UARTs often let you choose between 1, 1.5 and 2 stop bits. With 1 stop bit payload efficiency is 80% (8/10), with 2 stop bits that drops to 72.7% (8/11). So what's the advantage of the second stop bit?

Best Answer

Extra stop bits can be a useful way to add a little extra receive processing time, especially at high baud rates and/or using soft UART, where time is required to process the received byte.

Where speed is tight, and your UART only offers division ratios in powers of 2, adding an extra stopbit can be an option to give a less drastic reduction in speed than the next lowest baudrate.

I believe this is may one reason the DMX512 standard specifies 2 stopbits.

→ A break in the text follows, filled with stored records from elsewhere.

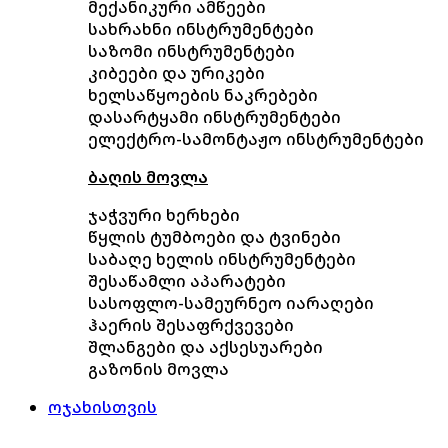
მექანიკური ამწეები
სახრახნი ინსტრუმენტები
საზომი ინსტრუმენტები
კიბეები და ურიკები
ხელსაწყოების ნაკრებები
დასარტყამი ინსტრუმენტები
ელექტრო-სამონტაჟო ინსტრუმენტები
ბაღის მოვლა
ჯაჭვური ხერხები
წყლის ტუმბოები და ტვინები
საბაღე ხელის ინსტრუმენტები
შესაწამლი აპარატები
სასოფლო-სამეურნეო იარაღები
ჰაერის შესაფრქვევები
შლანგები და აქსესუარები
გაზონის მოვლა
ოჯახისთვის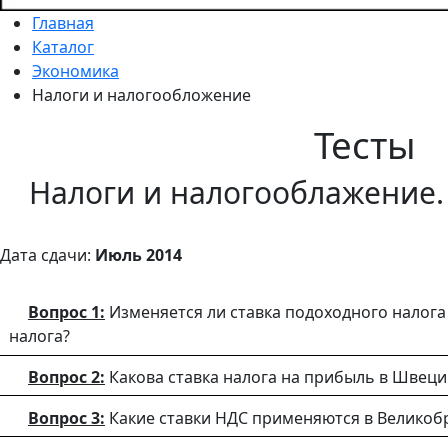
Главная
Каталог
Экономика
Налоги и налогообложение
Тесты
Налоги и налогооблажение. 
Дата сдачи:
Июль 2014
Вопрос 1:
Изменяется ли ставка подоходного налога 
налога?
Вопрос 2:
Какова ставка налога на прибыль в Швец
Вопрос 3:
Какие ставки НДС применяются в Великоб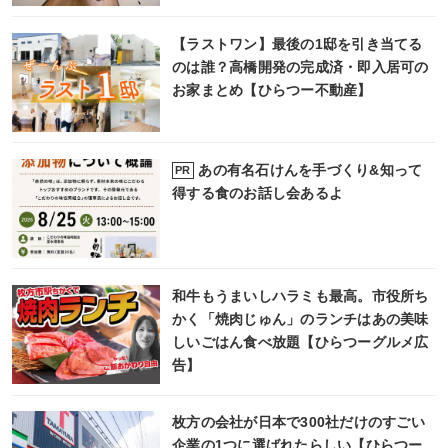
【ラストワン】最後の1邸を引き当てる
のは誰？高橋開発の完成済・即入居可の
お家まとめ【ひらつー不動産】
あの有名石けんを手づくり&知って
PR
得する食のお話し会あるよ
和牛もうまいしハラミも最高。市役所ち
かく「焼肉じゅん」のランチはあの美味
しいごはん食べ放題【ひらつーグルメ広
告】
枚方の会社が日本で300社だけのすごい
企業の1つに選ばれたらしい【ひらつー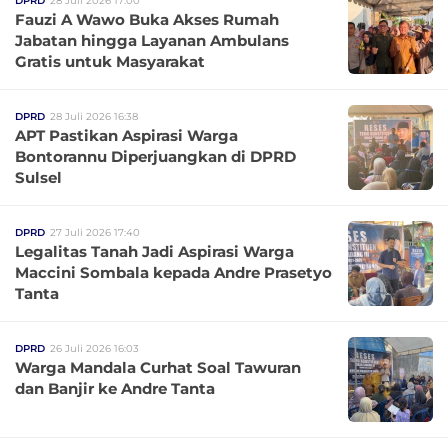
DPRD
28 Juli 2026 17:00
Fauzi A Wawo Buka Akses Rumah
Jabatan hingga Layanan Ambulans
Gratis untuk Masyarakat
DPRD
28 Juli 2026 16:38
APT Pastikan Aspirasi Warga
Bontorannu Diperjuangkan di DPRD
Sulsel
DPRD
27 Juli 2026 17:40
Legalitas Tanah Jadi Aspirasi Warga
Maccini Sombala kepada Andre Prasetyo
Tanta
DPRD
26 Juli 2026 16:03
Warga Mandala Curhat Soal Tawuran
dan Banjir ke Andre Tanta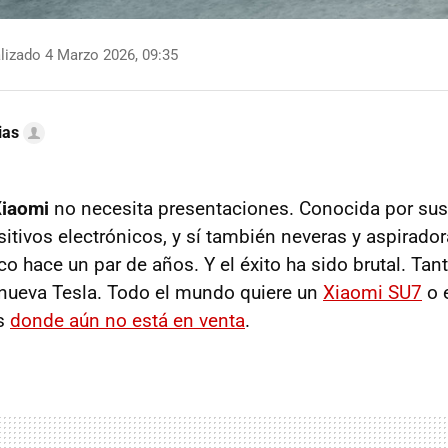
lizado 4 Marzo 2026, 09:35
ias
iaomi
no necesita presentaciones. Conocida por su
itivos electrónicos, y sí también neveras y aspiradora
co hace un par de años. Y el éxito ha sido brutal. Tan
 nueva Tesla. Todo el mundo quiere un
Xiaomi SU7
o 
es
donde aún no está en venta
.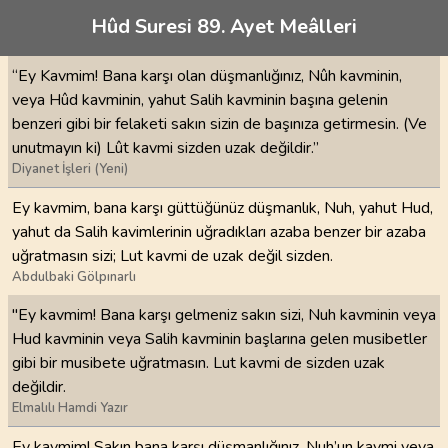
Hûd Suresi 89. Ayet Meâlleri
“Ey Kavmim! Bana karşı olan düşmanlığınız, Nûh kavminin,
veya Hûd kavminin, yahut Salih kavminin başına gelenin
benzeri gibi bir felaketi sakın sizin de başınıza getirmesin. (Ve
unutmayın ki) Lût kavmi sizden uzak değildir.”
Diyanet İşleri (Yeni)
Ey kavmim, bana karşı güttüğünüz düşmanlık, Nuh, yahut Hud,
yahut da Salih kavimlerinin uğradıkları azaba benzer bir azaba
uğratmasın sizi; Lut kavmi de uzak değil sizden.
Abdulbaki Gölpınarlı
"Ey kavmim! Bana karşı gelmeniz sakın sizi, Nuh kavminin veya
Hud kavminin veya Salih kavminin başlarına gelen musibetler
gibi bir musibete uğratmasın. Lut kavmi de sizden uzak
değildir.
Elmalılı Hamdi Yazır
Ey kavmim! Sakın bana karşı düşmanlığınız, Nuh’un kavmi veya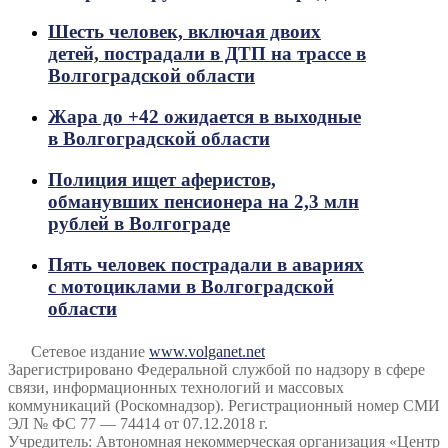
Шесть человек, включая двоих
детей, пострадали в ДТП на трассе в
Волгоградской области
Жара до +42 ожидается в выходные
в Волгоградской области
Полиция ищет аферистов,
обманувших пенсионера на 2,3 млн
рублей в Волгограде
Пять человек пострадали в авариях
с мотоциклами в Волгоградской
области
Сетевое издание
www.volganet.net
Зарегистрировано Федеральной службой по надзору в сфере
связи, информационных технологий и массовых
коммуникаций (Роскомнадзор). Регистрационный номер СМИ
ЭЛ № ФС 77 — 74414 от 07.12.2018 г.
Учредитель: Автономная некоммерческая организация «Центр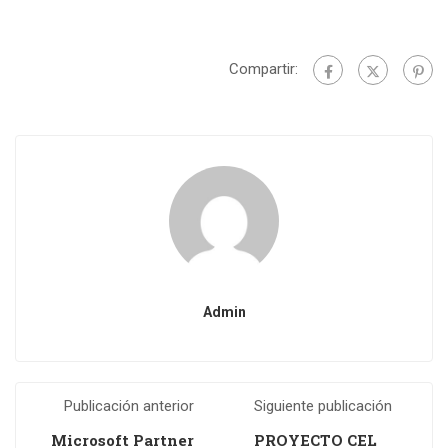
Compartir:
Admin
Publicación anterior
Siguiente publicación
Microsoft Partner
PROYECTO CEL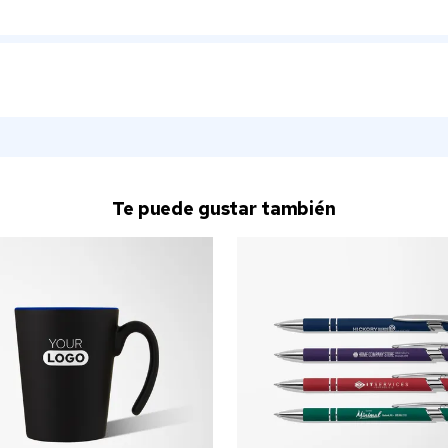
Te puede gustar también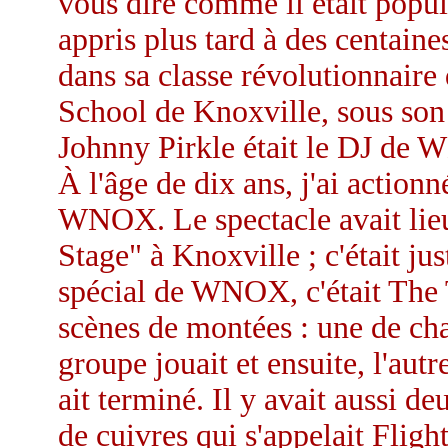
vous dire comme il était popu
appris plus tard à des centaine
dans sa classe révolutionnaire
School de Knoxville, sous son
Johnny Pirkle était le DJ de 
À l'âge de dix ans, j'ai actio
WNOX. Le spectacle avait lieu
Stage" à Knoxville ; c'était ju
spécial de WNOX, c'était The 
scènes de montées : une de cha
groupe jouait et ensuite, l'aut
ait terminé. Il y avait aussi d
de cuivres qui s'appelait Flight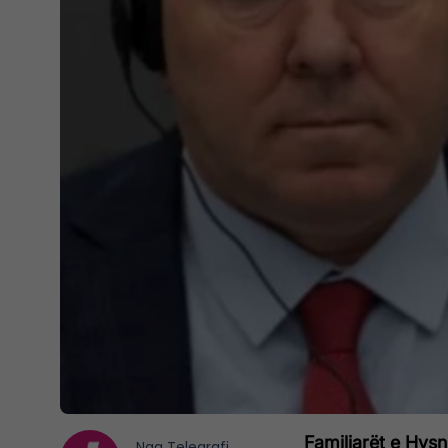
Familjarët e Hysn
Nga
Telegrafi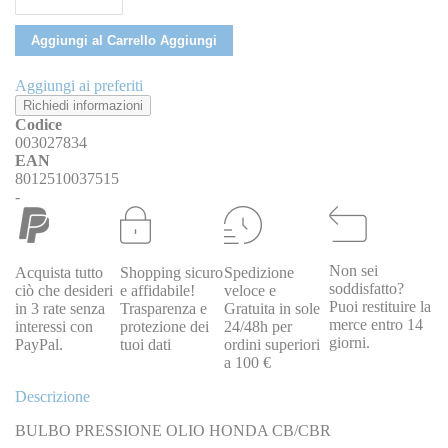
Aggiungi al Carrello
Aggiungi
Aggiungi ai preferiti
Richiedi informazioni
Codice
003027834
EAN
8012510037515
-
Non sei
Acquista tutto
Shopping sicuro
Spedizione
soddisfatto?
ciò che desideri
e affidabile!
veloce e
Puoi restituire la
in 3 rate senza
Trasparenza e
Gratuita in sole
merce entro 14
interessi con
protezione dei
24/48h per
giorni.
PayPal.
tuoi dati
ordini superiori
a 100 €
Descrizione
BULBO PRESSIONE OLIO HONDA CB/CBR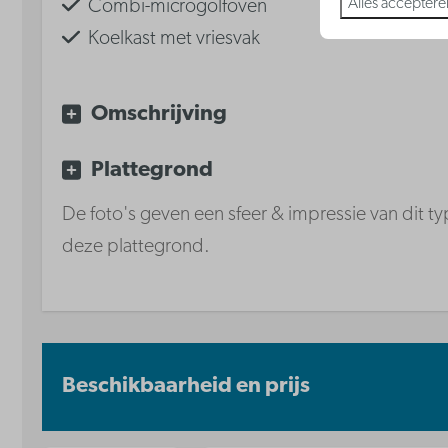
Alles acceptere
Combi-microgolfoven
Koelkast met vriesvak
Waterkoker
Keramische kookplaat
Omschrijving
Vaatwasser
Plattegrond
De foto's geven een sfeer & impressie van dit typ
deze plattegrond.
Beschikbaarheid en prijs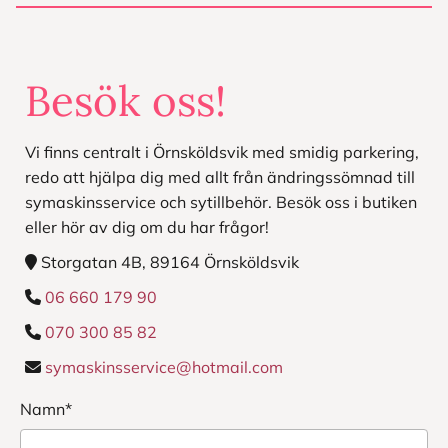
Besök oss!
Vi finns centralt i Örnsköldsvik med smidig parkering,
redo att hjälpa dig med allt från ändringssömnad till
symaskinsservice och sytillbehör. Besök oss i butiken
eller hör av dig om du har frågor!
Storgatan 4B, 89164 Örnsköldsvik

06 660 179 90

070 300 85 82

symaskinsservice@hotmail.com

Namn*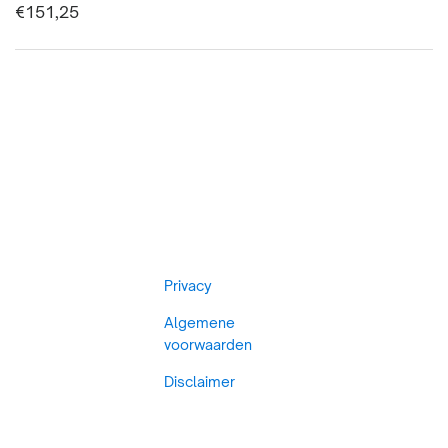
€
151,25
Privacy
Algemene
voorwaarden
Disclaimer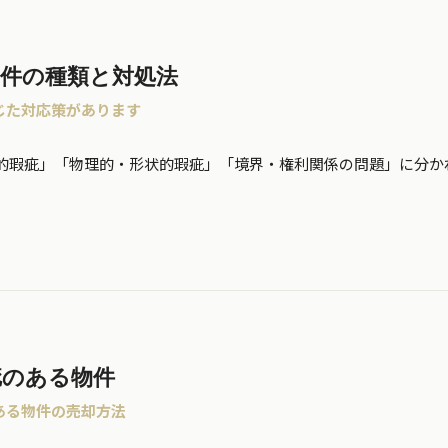
件の種類と対処法
じた対応策があります
的瑕疵」「物理的・形状的瑕疵」「境界・権利関係の問題」に分か
疵のある物件
ある物件の売却方法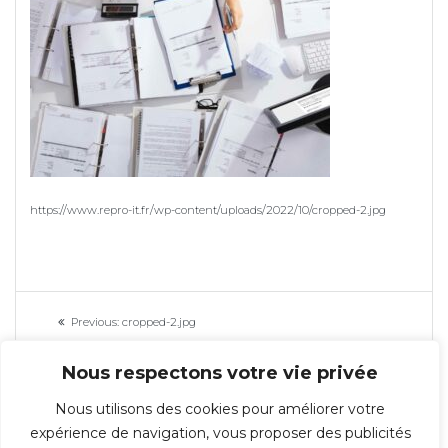
https://www.repro-it.fr/wp-content/uploads/2022/10/cropped-2.jpg
Navigation
Previous
Previous:
cropped-2.jpg
de
post:
Nous respectons votre vie privée
l’article
Nous utilisons des cookies pour améliorer votre
expérience de navigation, vous proposer des publicités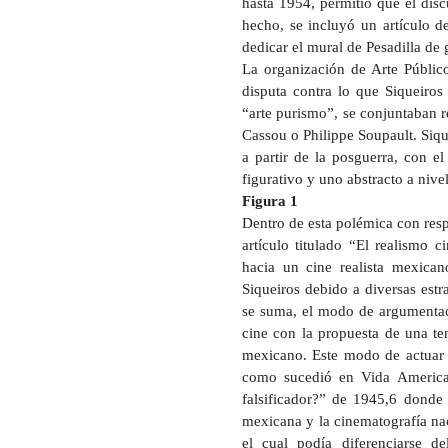
hasta 1954, permitió que el disc
hecho, se incluyó un artículo d
dedicar el mural de Pesadilla de 
La organización de Arte Público
disputa contra lo que Siqueiros 
“arte purismo”, se conjuntaban re
Cassou o Philippe Soupault. Sique
a partir de la posguerra, con el
figurativo y uno abstracto a nivel
Figura 1
Dentro de esta polémica con respe
artículo titulado “El realismo 
hacia un cine realista mexican
Siqueiros debido a diversas estr
se suma, el modo de argumentaci
cine con la propuesta de una ten
mexicano. Este modo de actuar f
como sucedió en Vida American
falsificador?” de 1945,6 donde 
mexicana y la cinematografía nac
el cual podía diferenciarse de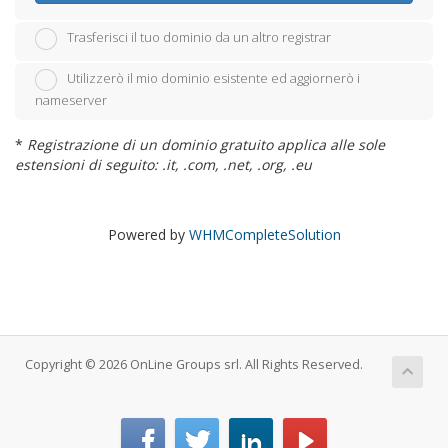
Trasferisci il tuo dominio da un altro registrar
Utilizzerò il mio dominio esistente ed aggiornerò i
nameserver
*
Registrazione di un dominio gratuito applica alle sole
estensioni di seguito: .it, .com, .net, .org, .eu
Powered by
WHMCompleteSolution
Copyright © 2026 OnLine Groups srl. All Rights Reserved.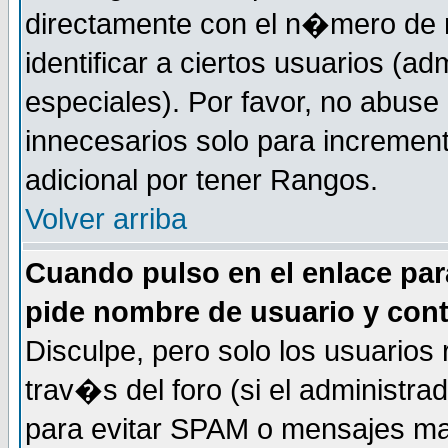
directamente con el n�mero de m
identificar a ciertos usuarios (
especiales). Por favor, no abuse
innecesarios solo para incremen
adicional por tener Rangos.
Volver arriba
Cuando pulso en el enlace par
pide nombre de usuario y con
Disculpe, pero solo los usuarios
trav�s del foro (si el administra
para evitar SPAM o mensajes ma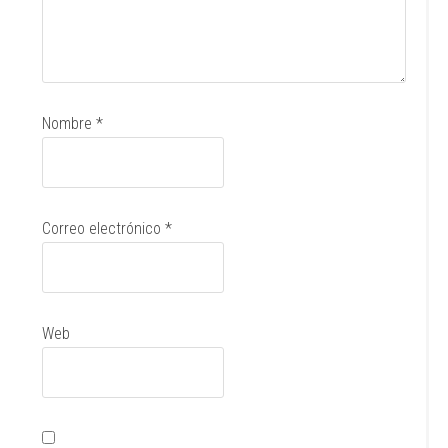
Nombre
*
Correo electrónico
*
Web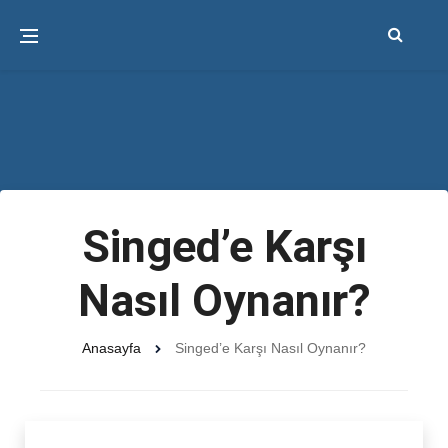
Singed’e Karşı
Nasıl Oynanır?
Anasayfa
Singed’e Karşı Nasıl Oynanır?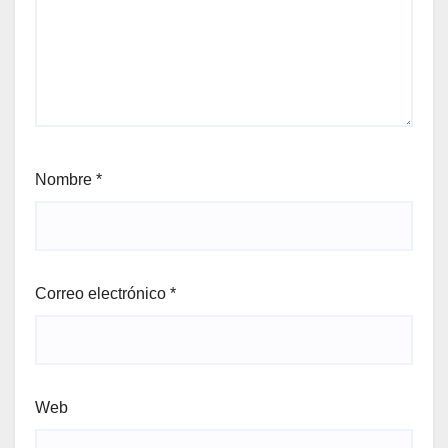
Nombre
*
Correo electrónico
*
Web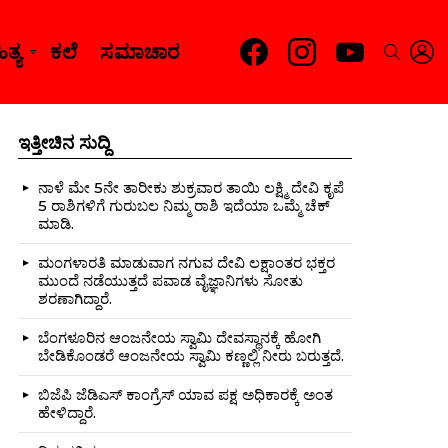
facebook
instagram
youtube
L
SEARC
ತ್ಯ
ಕಲೆ
ಸಮಾಚಾರ
ಇತ್ತೀಚಿನ ಸುದ್ದಿ
ನಾಳೆ ಮೇ 5ನೇ ತಾರೀಕು ಶುಕ್ರವಾರ ತಾಯಿ ಲಕ್ಷ್ಮಿ ದೇವಿ ಕೃಪೆ
5 ರಾಶಿಗಳಿಗೆ ಗುರುಬಲ ನಿಮ್ಮ ರಾಶಿ ಇದೆಯಾ ಒಮ್ಮೆ ಚೆಕ್
ಮಾಡಿ.
nts
ಮಂಗಳಾರತಿ ಮಾಡುವಾಗ ನಗುವ ದೇವಿ ಲಕ್ಷಾಂತರ ಭಕ್ತರ
ಮುಂದೆ ನಡೆಯುತ್ತದೆ ಪವಾಡ ವೈಜ್ಞಾನಿಗಳು ಸೋತು
ಶರಣಾಗಿದ್ದಾರೆ.
ಬೆಂಗಳೂರಿನ ಆಂಜನೇಯ ಸ್ವಾಮಿ ದೇವಸ್ಥಾನಕ್ಕೆ ಹೋಗಿ
ಬೇಡಿಕೊಂಡರೆ ಆಂಜನೇಯ ಸ್ವಾಮಿ ಕಣ್ಣಲ್ಲಿ ನೀರು ಬರುತ್ತದೆ.
ಬಿಜೆಪಿ ಜೆಡಿಎಸ್ ಕಾಂಗ್ರೆಸ್ ಯಾವ ಪಕ್ಷ ಅಧಿಕಾರಕ್ಕೆ ಅಂತ
ಹೇಳಿದ್ದಾರೆ.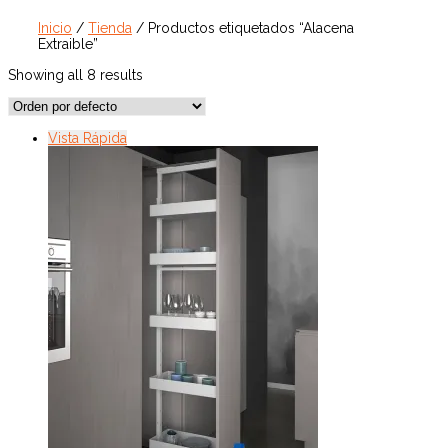
Inicio
/
Tienda
/ Productos etiquetados “Alacena
Extraible”
Showing all 8 results
Vista Rápida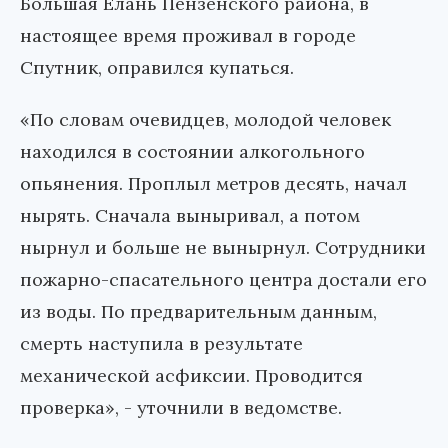
Большая Елань Пензенского района, в
настоящее время проживал в городе
Спутник, оправился купаться.
«По словам очевидцев, молодой человек
находился в состоянии алкогольного
опьянения. Проплыл метров десять, начал
нырять. Сначала выныривал, а потом
нырнул и больше не вынырнул. Сотрудники
пожарно-спасательного центра достали его
из воды. По предварительным данным,
смерть наступила в результате
механической асфиксии. Проводится
проверка», - уточнили в ведомстве.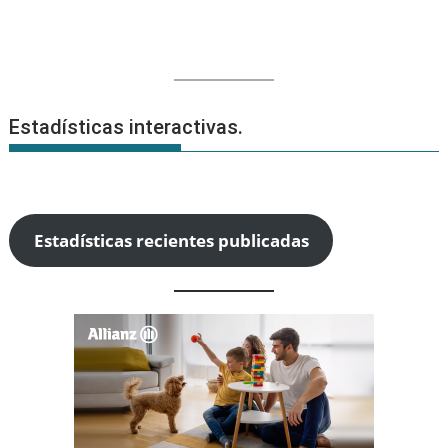
Estadísticas interactivas.
Estadísticas recientes publicadas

Another situation where they can be useful is if you have devices forwarding a data stream without any buffering or packetisation - small differences in clock rates between nodes and finite sampling granularity can cause errors to occur as data is received and retransmitted by a number of nodes in a chain, but if the data is sent with 2 stopbits and the receivers are set to one stopbit, it adds enough margin to accommodate these errors and leave at least one valid stopbit period for nodes far down the chain to receive reliably.

I have also enountered a situation where a very long cable run caused some asymmetry in the rise and fall times, resulting in inadequate stopbit length - sending 2 stopbits and having the receiver only require one fixed this.